Kamu Borcunun Milli Gelire Oranı


source: tradingeconomics.com

İki ülke ekonomisindeki farklardan biri de kamu borcunun milli gelire oranında görülüyor. Buna göre Rusya ekonomisinin petrol fiyatları nedeniyle yaşadığı çöküşe rağmen kamu borcunun Türkiye'ye göre halen oldukça düşük olduğu görülüyor. Türkiye ekonomisinde ise borcun "özelleştirilmesi" politikasının bir sonucu olarak borçlanma piyasasından kamu çekilirken, özel sektör ve hane halkı borçluluğu hızla artmakta. Buna rağmen kamu borçluluğu halen oldukça yüksek.
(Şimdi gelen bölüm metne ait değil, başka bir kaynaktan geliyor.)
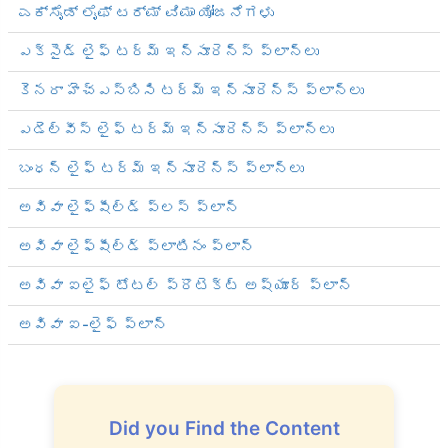
ಎಕ್ಸೈಡ್ ಲೈಫ್ ಟರ್ಮ್ ವಿಮಾ ಯೋಜನೆಗಳು
ఎక్సైడ్ లైఫ్ టర్మ్ ఇన్సూరెన్స్ ప్లాన్‌లు
కెనరా హెచ్‌ఎస్‌బిసి టర్మ్ ఇన్సూరెన్స్ ప్లాన్‌లు
ఎడెల్వీస్ లైఫ్ టర్మ్ ఇన్సూరెన్స్ ప్లాన్‌లు
బంధన్ లైఫ్ టర్మ్ ఇన్సూరెన్స్ ప్లాన్‌లు
అవివా లైఫ్‌షీల్డ్ ప్లస్ ప్లాన్
అవివా లైఫ్‌షీల్డ్ ప్లాటినం ప్లాన్
అవివా ఐలైఫ్ టోటల్ ప్రొటెక్ట్ అష్యూర్ ప్లాన్
అవివా ఐ-లైఫ్ ప్లాన్
Did you Find the Content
Türkiye ekonomisinde önümüzdeki dönemde ekonomik yavaşlamaya karşı kamu harcamalarının artırılacağı düşünülürse, bu borçluluk oranının daha da yükselmesi beklenebilir.

Sonuç
Elbette, birbirinden oldukça faklı coğrafi büyüklüğü, doğal kaynak donanımı, teknolojik düzeyi ve ekonomik yapısı olan iki ülke ekonomisini sadece bu veriler üzerinden karşılaştırmak tam olarak sağlıklı bir sonuç vermeyebilir. Rusya, küresel krizin üçüncü aşamasına geçişin sancılarını yaşıyor. 2012'den beri resesyonda. Ancak bu, işsizlik, cari denge ya da kamu borcu gibi alanlarda ciddi sorunlar yaratmış gibi görünmüyor. Elbette bu sürecin devamı genel bir ekonomik çöküşe neden olabilir. Ancak bir düşünce egzersizi olarak yukarıda ele aldığım 6 temel göstergelerden çıkan sonuç, kısa dönemde Rusya'nın içinde bulunduğu ekonomik koşulların, alacağı siyasi kararlarda frenleyici bir etki yapmayabileceği yönünde.